The important thing for me is that the treatment unit makes my own work easier and is a piece of equipment well suited to the purposes of endodontics. With the Soaric, endometry is integrated into the chair itself. That is to say, I now connect, for example, the cable used for electronic linear measurement to a socket set in the backrest (Fig. 2). This means, conversely, that such difficulties and mishaps are entirely avoided as, for example, linear measuring devices crashing down from a height of three or four feet and breaking when a patient or one of the assistants accidentally tugs at the cable and thereby at the device itself.
Also integrated into the Soaric unit are microscopes from such firms as Zeiss, Leica and Kaps. I find it very helpful, when explaining to a patient the nature of his or her own case, to project the microscope images onto the monitor also integrated into the unit.
It is also a very important point for me – although I have to admit that this was a point that I had never really concerned myself with before acquiring the Soaric unit – that the treatment unit is ideally designed for connection up to a monitor. I immediately installed, in fact, not just one but several monitors: one for the assistant working to the right of me and another, larger one for the assistant working on my left, so that the latter could follow the treatment, as it were, “live”. Thanks to the access provided to my surgery network, I can call also call up X-ray images onto the monitor that is mounted on the dentist’s element, or display dental findings there, or even the endometric data themselves (Fig. 3), so that I don’t need to move away from the microscope at all. I can pretty much keep one eye glued to the microscope eye-piece and can still see the linear-measurement display, with a brief glance a little to my right. You really couldn’t ask for better than that as regards a smooth sequence of operations, short of having the display in question projected right into the microscope eye-piece itself! Features like these don’t, admittedly, ensure that the endodontic work itself will be better; but they certainly make the work flow easier.

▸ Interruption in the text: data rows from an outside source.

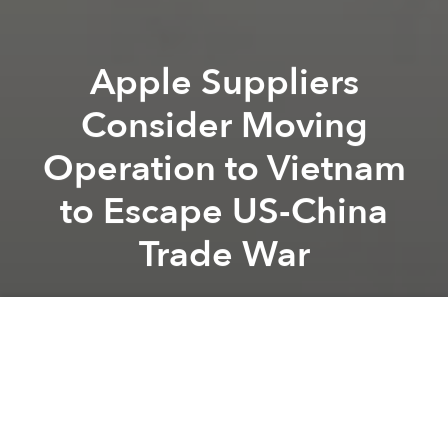
Apple Suppliers
Consider Moving
Operation to Vietnam
to Escape US-China
Trade War
Saigoneer
Previous article
Next article
Unknown in Vietnam, Local Ride-Hailing App FastGo to Expand to Indonesia, Myanmar
Vietnam to Launch Anothe
A
A
A
Several major Apple equipment suppliers are
considering moving production outside of China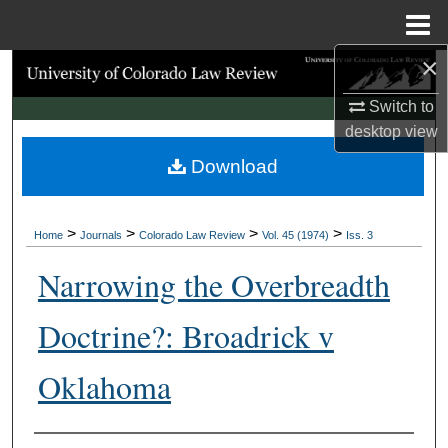
Menu
Home
×
Search
Switch to
Browse Collections
desktop
view
Download
My Account
About
>
>
>
>
Home
Journals
Colorado Law Review
Vol. 45 (1974)
Iss. 3
Digital Commons Network™
Narrowing the Overbreadth
Doctrine?: Broadrick v
Oklahoma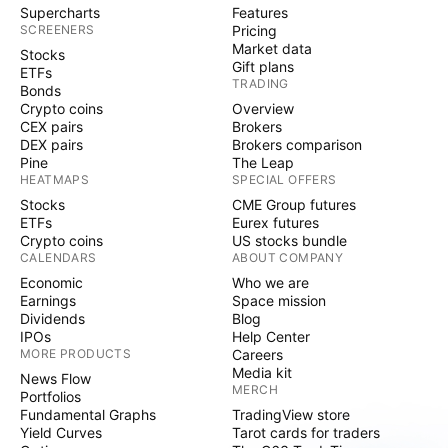
Supercharts
Features
SCREENERS
Pricing
Market data
Stocks
Gift plans
ETFs
TRADING
Bonds
Crypto coins
Overview
CEX pairs
Brokers
DEX pairs
Brokers comparison
Pine
The Leap
HEATMAPS
SPECIAL OFFERS
Stocks
CME Group futures
ETFs
Eurex futures
Crypto coins
US stocks bundle
CALENDARS
ABOUT COMPANY
Economic
Who we are
Earnings
Space mission
Dividends
Blog
IPOs
Help Center
MORE PRODUCTS
Careers
Media kit
News Flow
MERCH
Portfolios
Fundamental Graphs
TradingView store
Yield Curves
Tarot cards for traders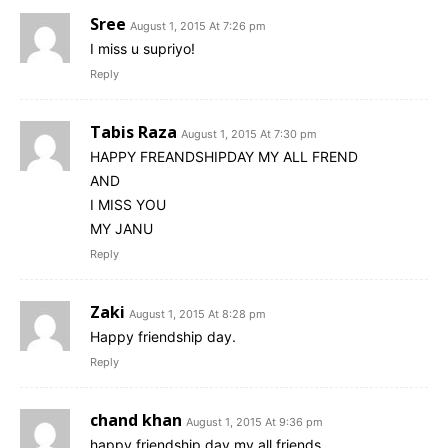
Sree
August 1, 2015 At 7:26 pm
I miss u supriyo!
Reply
Tabis Raza
August 1, 2015 At 7:30 pm
HAPPY FREANDSHIPDAY MY ALL FREND
AND
I MISS YOU
MY JANU
Reply
Zaki
August 1, 2015 At 8:28 pm
Happy friendship day.
Reply
chand khan
August 1, 2015 At 9:36 pm
happy friendship day my all friends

Question: Did you ever regret having acquired a unit belonging to the premium price range? Do you think it is genuinely worth its price?

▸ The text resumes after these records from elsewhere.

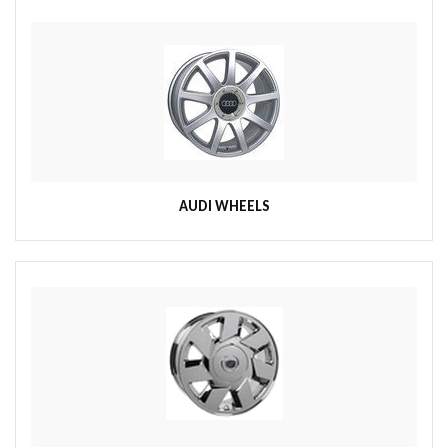
AUDI WHEELS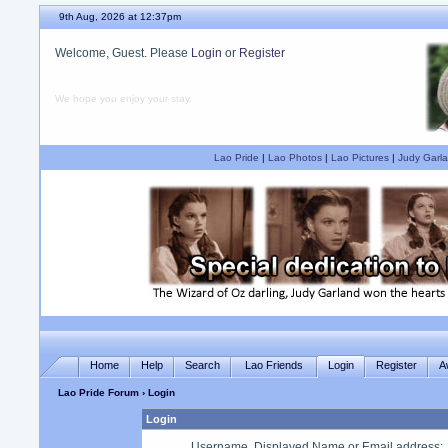
9th Aug, 2026 at 12:37pm
Welcome, Guest. Please
Login
or
Register
We hope you enjoy your stay.
Lao Pride
|
Lao Photos
|
Lao Pictures
|
Judy Garla
Home
Help
Search
Lao Friends
Login
Register
A
Lao Pride Forum
› Login
Login
Username, Displayed Name or Email address
: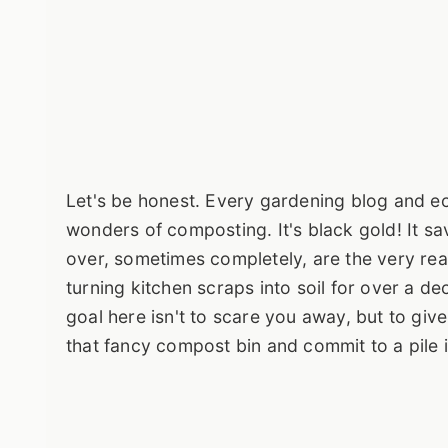
Let's be honest. Every gardening blog and ec
wonders of composting. It's black gold! It save
over, sometimes completely, are the very rea
turning kitchen scraps into soil for over a d
goal here isn't to scare you away, but to gi
that fancy compost bin and commit to a pile 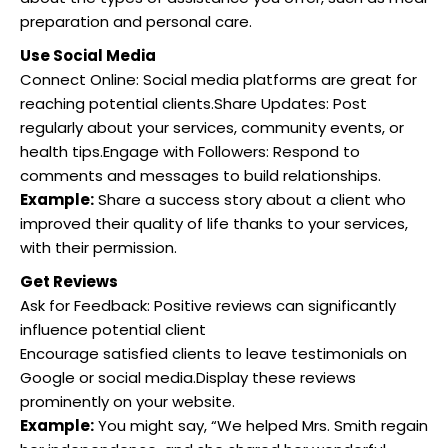
preparation and personal care.
Use Social Media
Connect Online: Social media platforms are great for
reaching potential clients.Share Updates: Post
regularly about your services, community events, or
health tips.Engage with Followers: Respond to
comments and messages to build relationships.
Example:
Share a success story about a client who
improved their quality of life thanks to your services,
with their permission.
Get Reviews
Ask for Feedback: Positive reviews can significantly
influence potential client
Encourage satisfied clients to leave testimonials on
Google or social media.Display these reviews
prominently on your website.
Example:
You might say, “We helped Mrs. Smith regain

Dr. Schröder: It’s true that, if you’re looking for equipment “going for a song”, the Soaric unit definitely isn’t for you. But for my own part, I’ve never regretted buying it. It’s quite a leap to move from a 20-year-old unit to the up-to-the-minute possibilities that this one offers. My patients love the design of the unit; they think it looks very modern and also find it really comfortable. I’ve had several patients ask me: “So, is this what they call an ‘iSurgery?” That isn’t, indeed, the prime reason why dentists should acquire the Soaric; the prime reason is certainly its virtues in supporting workflow. On the other hand, though, it has to be said: What we offer in our surgery is endodontic treatment that definitely belongs to the “high-end” part of the profession. And if I had a chair standing in the middle of the treatment room which – if you’ll forgive a plain way of speaking – looked like it had been put together in someone’s garden shed, that would hardly fit in with the “high-end” work we’re engaged in. The Soaric, you could say, rounds off the professional image that we want to present to the world.